Mais la lutte contre le terrorisme reste toujours d’une certaine importance pour Washington. Et dans cette perspective, les Etats-Unis ont spécialement des soucis à se faire notamment par rapport à leur présence militaire au Sahel et la concurrence de la Russie. Les troupes américaines ont été forcées de quitter le Niger où elles disposaient d’importantes bases militaires entre Niamey et Agadez. Aujourd’hui, l’enjeu est de rester dans la région. La Côte d’Ivoire et le Bénin pourraient accueillir ces troupes, mais dans un climat ouest-africain de plus en plus hostile à la présence militaire occidentale.
La Russie a surtout gagné en légitimité dans cette région avec désormais sa présence au Mali, au Niger et au Burkina Faso, via ses forces de l’African Corps qui est destiné à mettre les forces de Wagner sous l’aile du Kremlin. La nouvelle administration, qu’elle soit sous Trump ou Harris, devrait avoir des réponses géopolitiques face à cette nouvelle donne.
En quoi les priorités diplomatiques et économiques de Kamala Harris ou Donald Trump pourraient-elles façonner la coopération des États-Unis avec les pays africains en matière de développement, d’aide humanitaire et de gouvernance ?
De façon générale, Trump qui porte moins d’attention sur l’Afrique, devrait probablement être moins regardant sur certaines choses, notamment la gouvernance ou les droits de l’homme. Les républicains sont moins critiques sur ces questions aussi, même si Bush avait bouleversé cela.
Sur la question de l’aide humanitaire en revanche, Trump qui a une perception mercantiliste des relations internationales, avait souhaité couper plusieurs financements y étant destinés lors de son premier mandat. Un sujet qui pourrait revenir sur la table du Congrès et remettre en question certains projets en Afrique. Les investissements annoncés aussi lors du dernier Sommet US-Afrique pour accompagner le développement du continent, pourraient être revus par l’administration Trump s’il revient au pouvoir.

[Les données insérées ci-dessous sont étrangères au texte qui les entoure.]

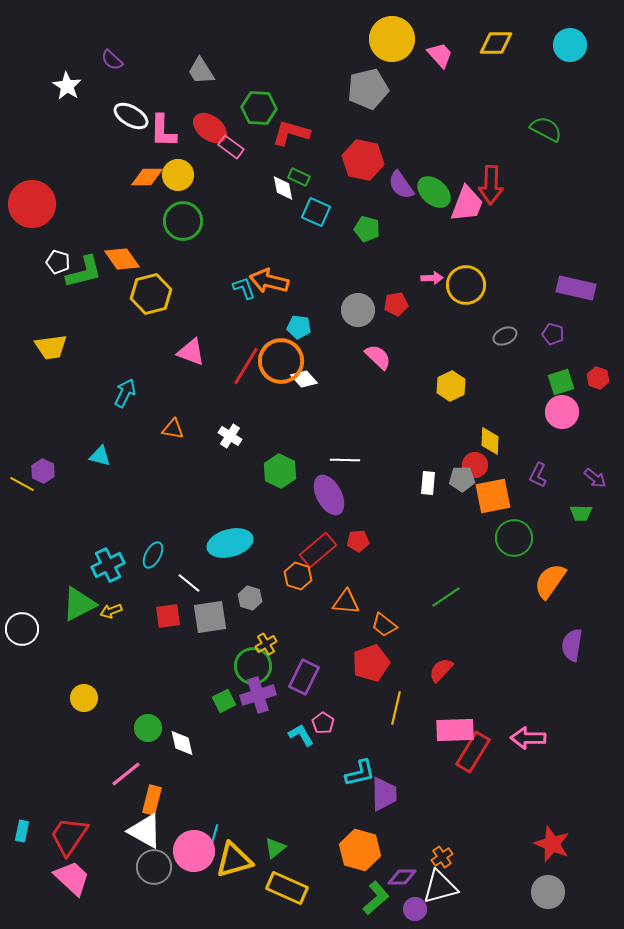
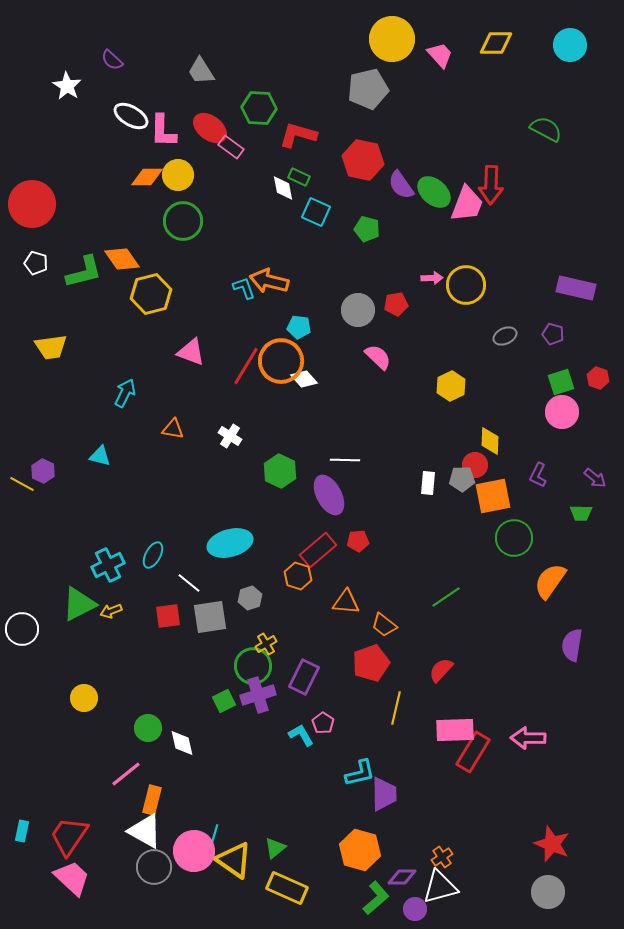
red L-shape at (291, 133): moved 7 px right, 2 px down
white pentagon at (58, 262): moved 22 px left, 1 px down
gray hexagon at (250, 598): rotated 25 degrees clockwise
yellow triangle at (234, 860): rotated 51 degrees clockwise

Cependant, là où certains africains pourraient préférer le républicain à Kamala Harris malgré tout, est sur la question des LGBTQ contraires à nos valeurs traditionnelles et religieuses. Kamala Harris qui se dit être une grande défenseuse de cette communauté, pourrait arrimer davantage l’aide et les investissements américains à la promotion ou décriminalisation de l’homosexualité dans les pays africains. Sur cette question, il y a une divergence civilisationnelle fondamentale entre Harris et plusieurs pays africains, qui n’existera pas avec Trump qui est plutôt conservateur et même anti-LGBTQ. Comme dans la tradition plus critique ou plus « paternaliste » des démocrates, Kamala Harris devrait être plus regardante sur les questions de démocratie et sur le respect des droits humains.